Tabloids may be a way to buck this grim trend. Market studies show that readers especially younger and female ones prefer a quick, manageable read. In the U.K., the
Independent, owned by Independent News and Media, introduced a compact edition last September and saw sales shoot up 18%, to just over 258,000 in six months. The new edition has been so successful that the paper is phasing out its broadsheet edition, first launched in 1986; starting this week it will be available only in Greater London. Inspired by the Independent's success, the
Times, owned by News International, started a compact edition in November and has seen an 11% increase in circulation in areas where it sells both editions.
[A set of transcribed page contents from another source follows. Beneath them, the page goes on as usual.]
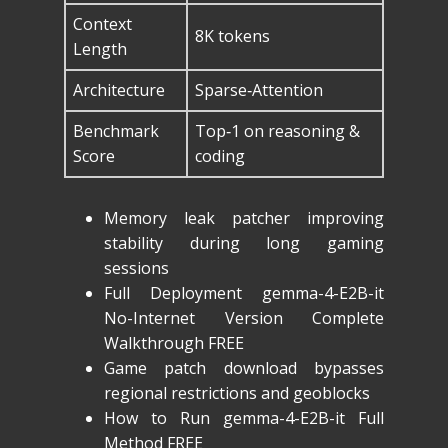
Context
8K tokens
Length
Architecture
Sparse‑Attention
Benchmark
Top‑1 on reasoning &
Score
coding
Memory leak patcher improving
stability during long gaming
sessions
Full Deployment gemma-4-E2B-it
No-Internet Version Complete
Walkthrough FREE
Game patch download bypasses
regional restrictions and geoblocks
How to Run gemma-4-E2B-it Full
Method FREE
The paper sold 636,331 copies in December, of which the compact edition accounted for 54,121; it sold 658,637 in March, with 236,729 for the compact. The British compacts "have revitalized a dying market," says Kirsty Hutton, buying director at media planning and buying agency Total Media. With the same cost and content as their broadsheet brethren, the compacts win style points for seeming more modern, and more convenient to cramped commuters.
Springer knows that smaller papers can succeed; it's behind the Polish tabloid
FAKT now selling 600,000 copies a day. "We have broken all conventions and made a total newspaper," says deputy editor-in-chief Robert Krasowski. "Some people read us for gossip, others for sports and others for serious topics."
Not everyone thinks the formula will work in Germany. "The terms quality and tabloid don't fit together in the German market," says Bernd Blöbaum, a journalism professor at the University of Münster. Blöbaum points out that the German newspaper market is fiercely regional; 76% of German readers buy a local paper rather than a national daily, and "they stick to their papers and don't change." But German publishers fear a different rule: change or die.